If consumers are unsure whether a peanut-containing product is potentially contaminated, they should avoid consuming it or feeding it to their pet until they obtain more information regarding the product.
Persons who think they may have become ill from eating peanut products are advised to consult their health care providers.
Stop selling recalled products.
For Directors of Institutions and Food Service Establishments
Ensure that they are not serving recalled products.

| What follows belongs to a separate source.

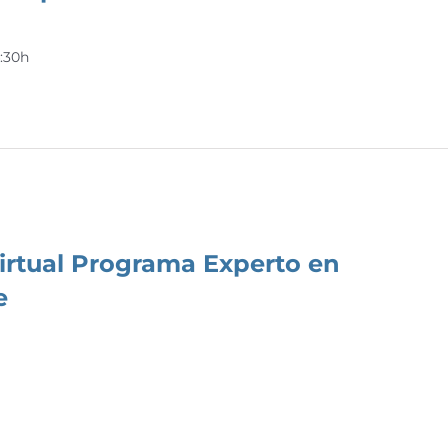
4:30h
Virtual Programa Experto en
e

Inform consumers about whether their products could contain peanuts or peanut products from the Peanut Corporation of America (PCA). If a manufacturer knows its products do not contain peanuts or peanut products from PCA, it may wish to provide this information to consumers. For specific guidance: Guidance for Industry: Product Recalls, Including Removals and Corrections
The FDA will closely monitor these events by continuing to work with the firms on the details of their actions, conducting follow-up audits and inspections, monitoring the progress of the firms’ actions, working with state and local regulatory authorities, and notifying our foreign regulatory counterparts of products that have now been confirmed as having been distributed internationally.
FDA has collaborated with the Centers for Disease Control and Prevention (CDC) and public health officials in various states to investigate the multi-state outbreak of human infections due to Salmonella Typhimurium. An epidemiological investigation by the Minnesota Department of Health isolated and tested subsamples from an open five-pound container of King Nut peanut butter obtained at a nursing home where three patients were sickened by the outbreak strain of Salmonella Typhimurium. The Minnesota Health officials found the peanut butter contained the same strain of Salmonella Typhimurium associated with the illnesses linked to the outbreak.
Because it is always possible that the open container was contaminated by someone or something else in the environment, the FDA and the states began testing unopened containers of the same brand of peanut butter. King Nut distributes peanut butter manufactured by the PCA to institutional facilities, food service industries, and private label food companies in several states.
On January 19, 2009, testing by the Connecticut Department of Health of an unopened container of King Nut peanut butter showed that it too contained the same strain of Salmonella Typhimurium associated with illnesses linked to the outbreak. The fact that the Salmonella Typhimurium was confirmed in an unopened container of peanut butter indicates that peanut butter originating from the processing plant was contaminated. FDA has initiated inspections at the direct consignees of PCA and King Nut and continues to follow the distribution points for products.
The FDA has no evidence to suggest that the Salmonella Typhimurium contamination originated with any manufacturing facility other than PCA. The PCA facility in Blakely, Georgia is not operating at this time and the company has recalled all peanuts and peanut products produced there from January 1, 2007, to the present.
The FDA and food manufacturers are working to identify products that may be affected, and to track the ingredient supply chain of those products to facilitate their removal from the marketplace.